Steve recently watched a video of man channeling a spirit entity. He wanted to believe it was genuine; but finally, he could not. This person charges quite a bit for his services. I have told Steve, that the principle of karma is, "Then you wanted it, now you don't want it." But he can't quite see how that "formula" would apply, here. Can I explain?

Steve still isn't seeing it, and he will pause for a minute...

Here's what he thinks I'm telling him. People will not always be so naive. Doing this--pretending--creates an "odor" in one's aura. A certain ambience, shall we say. Now, people trust this person. But someday, they won't. Even if the person has finally learned better, he will try, and people won't believe him, because they will "smell" the lingering "odor." Does this fit the formula? It means, I am telling Steve, that the same thing is carried forward. It means that what once worked, doesn't work anymore. Then it worked, now it doesn't work. Then you wanted to fool people, now you don't. Then you put on a show--now, you are desperately trying to be authentic--but there is still the old habit of being inauthentic. Now do you see?
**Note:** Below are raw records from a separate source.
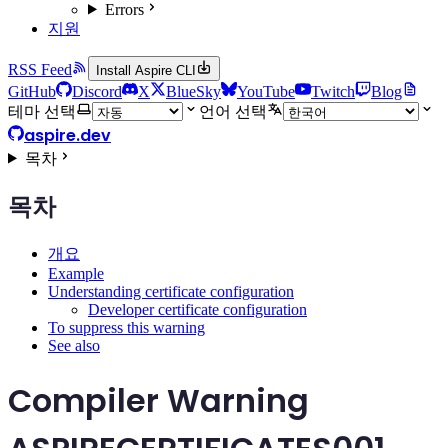
Errors
지원
RSS Feed
Install Aspire CLI
GitHub
Discord
X
BlueSky
YouTube
Twitch
Blog
테마 선택
언어 선택
aspire.dev
목차
목차
개요
Example
Understanding certificate configuration
Developer certificate configuration
To suppress this warning
See also
Compiler Warning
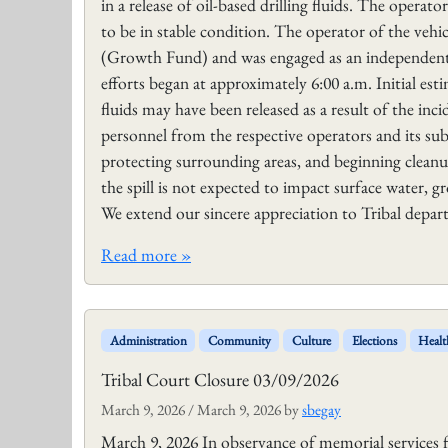
in a release of oil-based drilling fluids. The operat
to be in stable condition. The operator of the veh
(Growth Fund) and was engaged as an independent 
efforts began at approximately 6:00 a.m. Initial est
fluids may have been released as a result of the in
personnel from the respective operators and its sub
protecting surrounding areas, and beginning cleanu
the spill is not expected to impact surface water, gr
We extend our sincere appreciation to Tribal depar
Read more »
Administration
Community
Culture
Elections
Healt
Tribal Court Closure 03/09/2026
March 9, 2026
/
March 9, 2026
by
sbegay
March 9, 2026 In observance of memorial services f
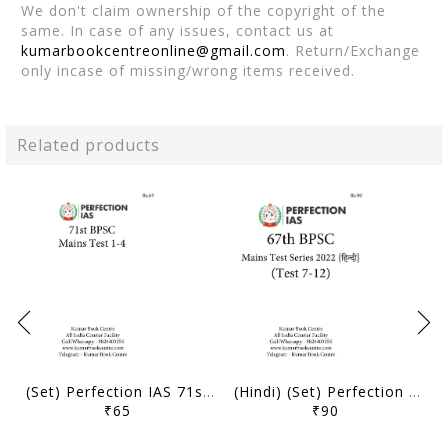
We don't claim ownership of the copyright of the
same. In case of any issues, contact us at
kumarbookcentreonline@gmail.com
. Return/Exchange
only incase of missing/wrong items received.
Related products
(Set) Perfection IAS 71st BPSC Mains Test Series - Test 1 to 4 - [B/W PRINTOUT]
(Hindi) (Set) Perfection IAS 67th BPSC Mains Test Series - Test 7 to 12 - [B/W PRINTOUT]
₹65
₹90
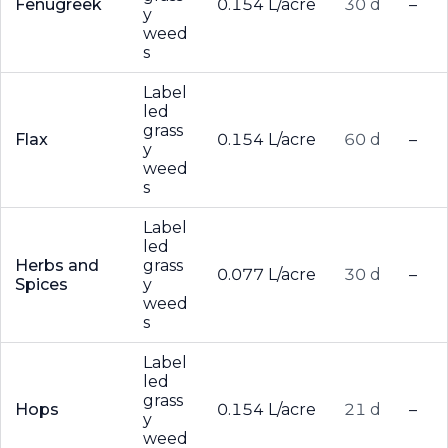
Fenugreek
0.154 L/acre
30 d
–
y
weed
s
Label
led
grass
Flax
0.154 L/acre
60 d
–
y
weed
s
Label
led
Herbs and
grass
0.077 L/acre
30 d
–
Spices
y
weed
s
Label
led
grass
Hops
0.154 L/acre
21 d
–
y
weed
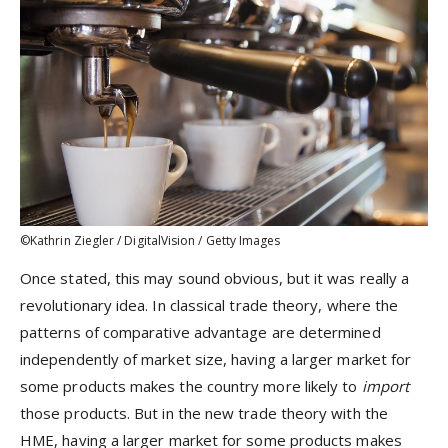
©Kathrin Ziegler / DigitalVision / Getty Images
Once stated, this may sound obvious, but it was really a
revolutionary idea. In classical trade theory, where the
patterns of comparative advantage are determined
independently of market size, having a larger market for
some products makes the country more likely to
import
those products. But in the new trade theory with the
HME, having a larger market for some products makes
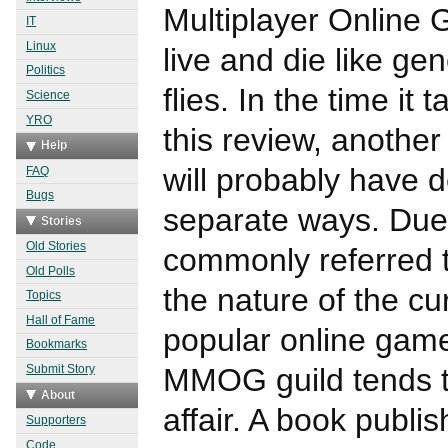
Multiplayer Online 
IT
Linux
live and die like gen
Politics
flies. In the time it
Science
YRO
this review, another
Help
will probably have d
FAQ
Bugs
separate ways. Due 
Stories
Old Stories
commonly referred t
Old Polls
the nature of the cu
Topics
Hall of Fame
popular online gam
Bookmarks
MMOG guild tends to
Submit Story
About
affair. A book publi
Supporters
Code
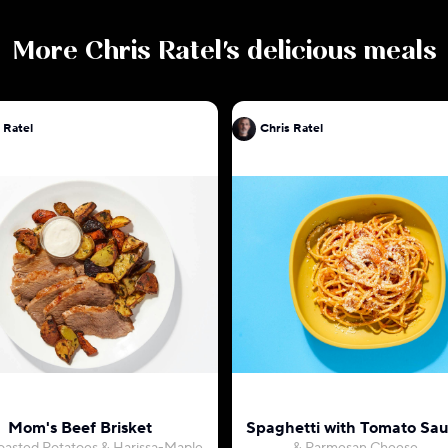
More
Chris Ratel
's delicious meals
 Ratel
Chris Ratel
Mom's Beef Brisket
Spaghetti with Tomato Sa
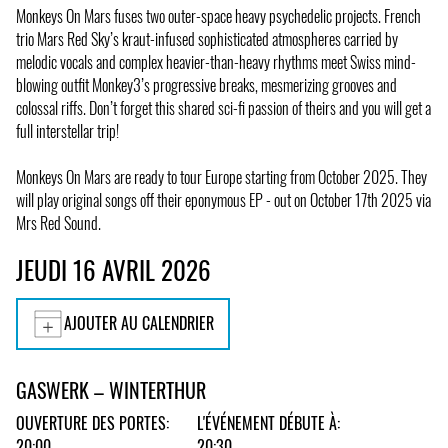
Monkeys On Mars fuses two outer-space heavy psychedelic projects. French
trio Mars Red Sky’s kraut-infused sophisticated atmospheres carried by
melodic vocals and complex heavier-than-heavy rhythms meet Swiss mind-
blowing outfit Monkey3’s progressive breaks, mesmerizing grooves and
colossal riffs. Don’t forget this shared sci-fi passion of theirs and you will get a
full interstellar trip!
Monkeys On Mars are ready to tour Europe starting from October 2025. They
will play original songs off their eponymous EP - out on October 17th 2025 via
Mrs Red Sound.
JEUDI 16 AVRIL 2026
AJOUTER AU CALENDRIER
GASWERK – WINTERTHUR
OUVERTURE DES PORTES:
L'ÉVÉNEMENT DÉBUTE À:
20:00
20:30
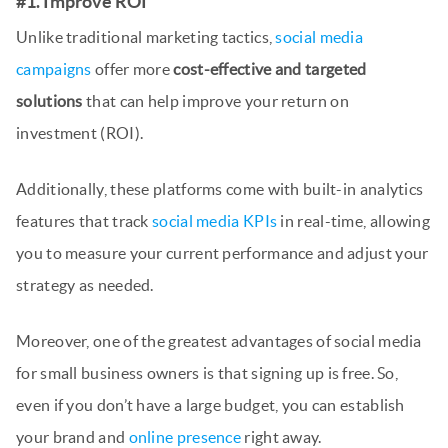
#1. Improve ROI
Unlike traditional marketing tactics,
social media
campaigns
offer more
cost-effective and targeted
solutions
that can help improve your return on
investment (ROI).
Additionally, these platforms come with built-in analytics
features that track
social media KPIs
in real-time, allowing
you to measure your current performance and adjust your
strategy as needed.
Moreover, one of the greatest advantages of social media
for small business owners is that signing up is free. So,
even if you don’t have a large budget, you can establish
your brand and
online presence
right away.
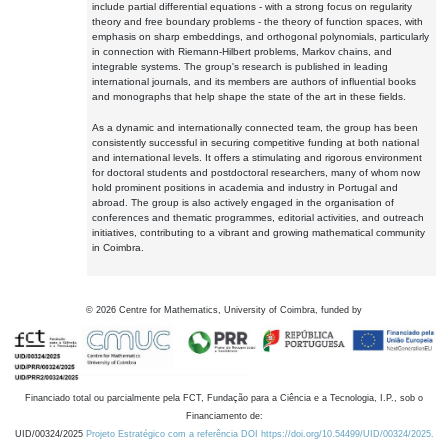
include partial differential equations - with a strong focus on regularity
theory and free boundary problems - the theory of function spaces, with
emphasis on sharp embeddings, and orthogonal polynomials, particularly
in connection with Riemann-Hilbert problems, Markov chains, and
integrable systems. The group's research is published in leading
international journals, and its members are authors of influential books
and monographs that help shape the state of the art in these fields.
As a dynamic and internationally connected team, the group has been
consistently successful in securing competitive funding at both national
and international levels. It offers a stimulating and rigorous environment
for doctoral students and postdoctoral researchers, many of whom now
hold prominent positions in academia and industry in Portugal and
abroad. The group is also actively engaged in the organisation of
conferences and thematic programmes, editorial activities, and outreach
initiatives, contributing to a vibrant and growing mathematical community
in Coimbra.
©
2026
Centre for Mathematics, University of Coimbra, funded by
Financiado total ou parcialmente pela FCT, Fundação para a Ciência e a Tecnologia, I.P., sob o
Financiamento de:
UID/00324/2025
Projeto Estratégico com a referência DOI https://doi.org/10.54499/UID/00324/2025.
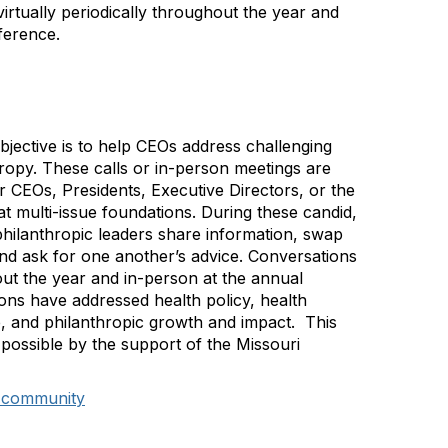
rtually periodically throughout the year and
ference.
ective is to help CEOs address challenging
hropy. These calls or in-person meetings are
 CEOs, Presidents, Executive Directors, or the
at multi-issue foundations. During these candid,
philanthropic leaders share information, swap
and ask for one another’s advice. Conversations
out the year and in-person at the annual
ons have addressed health policy, health
e, and philanthropic growth and impact. This
possible by the support of the Missouri
O community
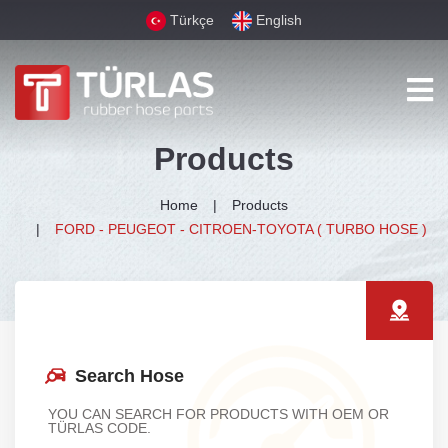
Türkçe
English
Products
Home
Products
FORD - PEUGEOT - CITROEN-TOYOTA ( TURBO HOSE )
Search Hose
YOU CAN SEARCH FOR PRODUCTS WITH OEM OR
TÜRLAS CODE.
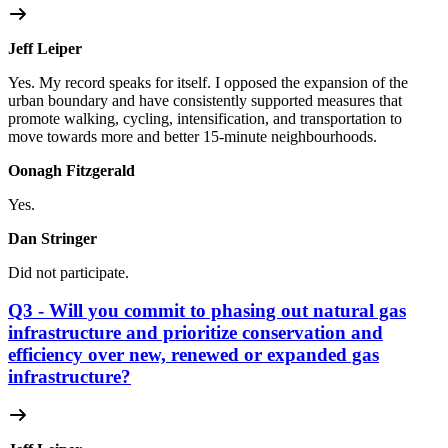
Jeff Leiper
Yes. My record speaks for itself. I opposed the expansion of the
urban boundary and have consistently supported measures that
promote walking, cycling, intensification, and transportation to
move towards more and better 15-minute neighbourhoods.
Oonagh Fitzgerald
Yes.
Dan Stringer
Did not participate.
Q3 - Will you commit to phasing out natural gas
infrastructure and prioritize conservation and
efficiency over new, renewed or expanded gas
infrastructure?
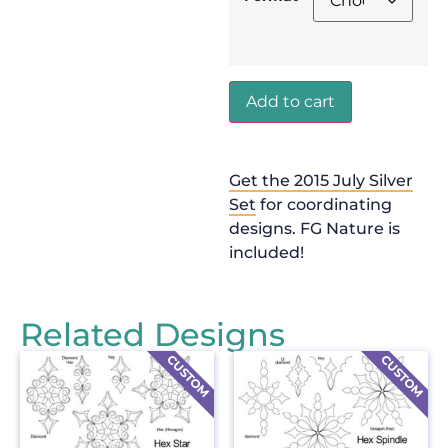
Add to cart
Get the 2015 July Silver
Set
for coordinating
designs. FG Nature is
included!
Related Designs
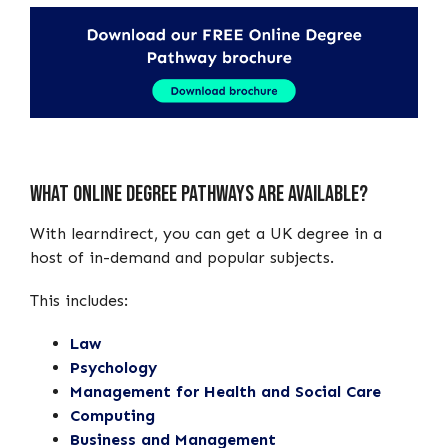
What Online Degree Pathways Are Available?
With learndirect, you can get a UK degree in a
host of in-demand and popular subjects.
This includes:
Law
Psychology
Management for Health and Social Care
Computing
Business and Management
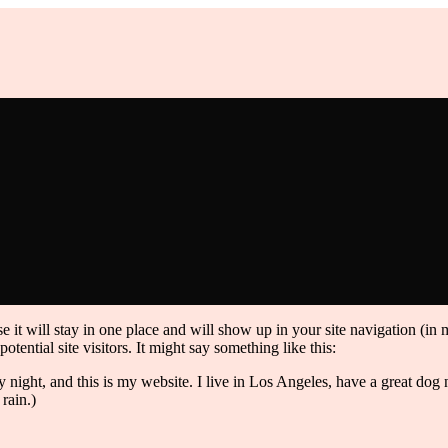
e it will stay in one place and will show up in your site navigation (in
tential site visitors. It might say something like this:
y night, and this is my website. I live in Los Angeles, have a great do
 rain.)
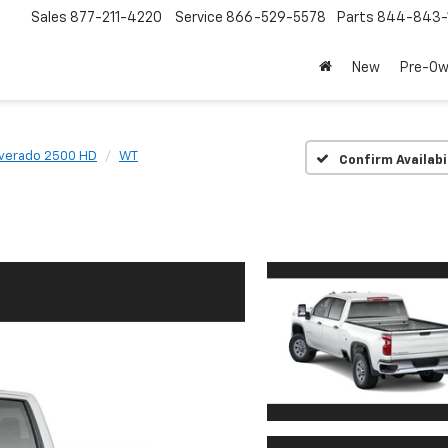
Sales
877-211-4220
Service
866-529-5578
Parts
844-843-
New
Pre-O
lverado 2500 HD
WT
Confirm Availabi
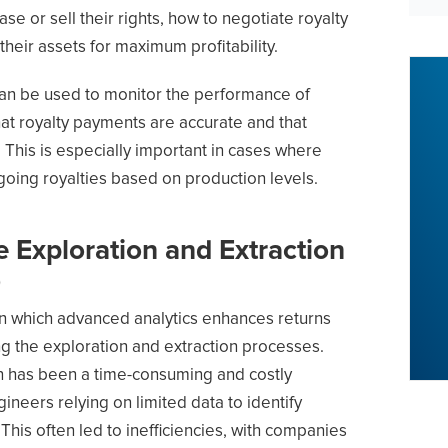
se or sell their rights, how to negotiate royalty
eir assets for maximum profitability.
can be used to monitor the performance of
at royalty payments are accurate and that
 This is especially important in cases where
going royalties based on production levels.
 Exploration and Extraction
)
in which advanced analytics enhances returns
ing the exploration and extraction processes.
on has been a time-consuming and costly
ineers relying on limited data to identify
 This often led to inefficiencies, with companies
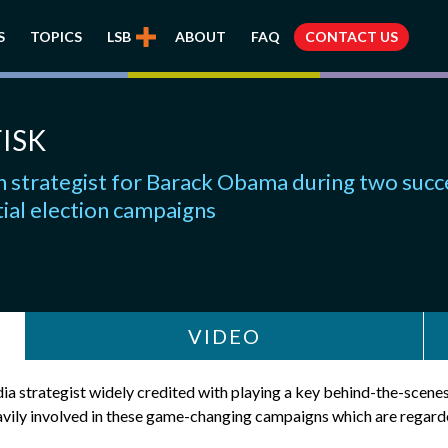
S
TOPICS
LSB
ABOUT
FAQ
CONTACT US
ISK
 strategist for Barack Obama during two succ
ial election campaigns
VIDEO
ia strategist widely credited with playing a key behind-the-scenes
ly involved in these game-changing campaigns which are regarded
The old habit carries forward--but it boomerangs. It backfires. Then you wanted it--now you don't.

And it is not so easy to be deeply authentic. You have to work at it, strive for it. It takes lifetimes of intentional sincerity, of dedication to the principle of honesty, to achieve a level of spontaneous authenticity, deep authenticity. If you have abused that, putting on a show to fool people for personal gain, you have weakened yourself to the point that you cannot be deeply authentic, no matter how hard you try. You will have a lot of catch-up work to do, to become strong in truth, again. It is easy to become weak--it takes work to become strong, again. And being deeply real is no different. It is a "pearl of great price." It is not to be bartered away cheaply, for some tinsel of worldly gain, or other.

There are many variations on this theme. But perhaps we will stop, for today. Steve is not always successfully channeling me, at all times--but he is always sincerely and genuinely trying to channel me. And sometimes he succeeds (you may be the judge, using your own intuition).